But before we get to North Korea and the unprecedented segment they shot there, and the extraterrestrial meeting between the Supreme Leader Kim Jong-un and the retired NBA basketball freak Dennis Rodman – well, it’s best to start at the beginning.
Voice of Montreal quickly became Vice and just as quickly, notorious for its content, viz: Do's and Don'ts, a photo montage of people on the street wearing/doing odd, even humiliating things, accompanied by caustic and vulgar commentary. Articles took a similarly ironic, post-modern, even taunting perspective. A young audience loved it. The hip advertisers who covet them loved it and filled the pages with street-cred ads bigger magazines would have killed for. The team found an investor for a "multi-channel brand". After an ensuing rift developed, they bought him out and what followed was a move to Brooklyn, international success and ambition. They built the magazine audience into a near-million readership in Canada, the UK, Australia and Japan, "because to go 'big in America' then [would have] meant putting the Red Hot Chili Peppers on the cover – something that we would never do".
Regardless, the mainstream came calling.
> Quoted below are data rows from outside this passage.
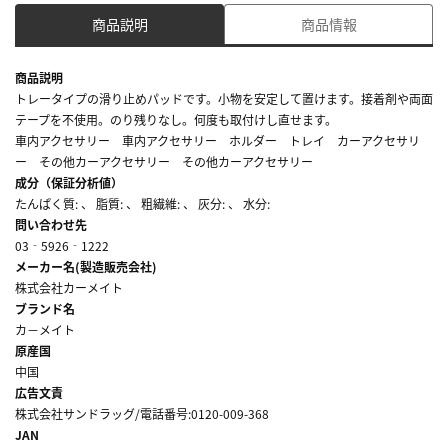
商品説明
商品情報
商品説明
トレータイプの滑り止めパッドです。小物を安定して置けます。接着剤や両面
テープを不使用。のり残りなし。何度も取付けし直せます。
車内アクセサリー 車内アクセサリー ホルダー トレイ カーアクセサリ
ー その他カーアクセサリー その他カーアクセサリー
成分（保証分析値）
たんぱく質: 、 脂質: 、 粗繊維: 、 灰分: 、 水分:
問い合わせ先
03‐5926‐1222
メーカー名(製造販売会社)
株式会社カーメイト
ブランド名
カ－メイト
原産国
中国
広告文責
株式会社サンドラッグ/電話番号:0120-009-368
JAN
In 2005, MTV execs were concerned their kids weren't watching the news. "The median age of people watching news was something like 63," Alvi says. "And the MTV kids were watching things like Pimp My Ride."
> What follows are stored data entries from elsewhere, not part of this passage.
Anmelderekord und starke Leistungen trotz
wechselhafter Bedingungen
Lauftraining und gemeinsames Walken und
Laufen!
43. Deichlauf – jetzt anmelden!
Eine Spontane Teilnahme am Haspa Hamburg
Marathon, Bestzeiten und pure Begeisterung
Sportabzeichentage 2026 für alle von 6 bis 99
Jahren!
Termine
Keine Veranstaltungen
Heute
"So we picked up cameras." Their idea was a "Jackass meets 60 Minutes" approach, which became the Heavy Metal in Baghdad film and the Vice Guide to Travel, visiting a different kind of "hot spot": Chernobyl, Beirut, the slums of Rio… "And I had access to this gun market in Pakistan…"
Of course. Mum and the guns. Alvi was born in Toronto and grew up in Minneapolis and Montreal, but his parents are from Lahore, Pakistan. Both are retired academics, his mother having worked as a professor of Islamic Studies. Alvi had visited Pakistan every year as a child and considers himself Pakistani-Canadian. On a visit to Peshawar with his family in the early 2000s, he says, "I was bored one day and thought: 'We're so close to the Pakistan-Afghan border – where's the action?' And my dad said: 'Well, there used to be this pretty safe gun market…'"
So when the Vice Guide to Travel was happening, Alvi called his mother, who knew the governor of that Pakistani province. “Mum, I want to film there, can you call your guy?’ It was getting sketchy then. I drove through it a year ago and it was very scary.”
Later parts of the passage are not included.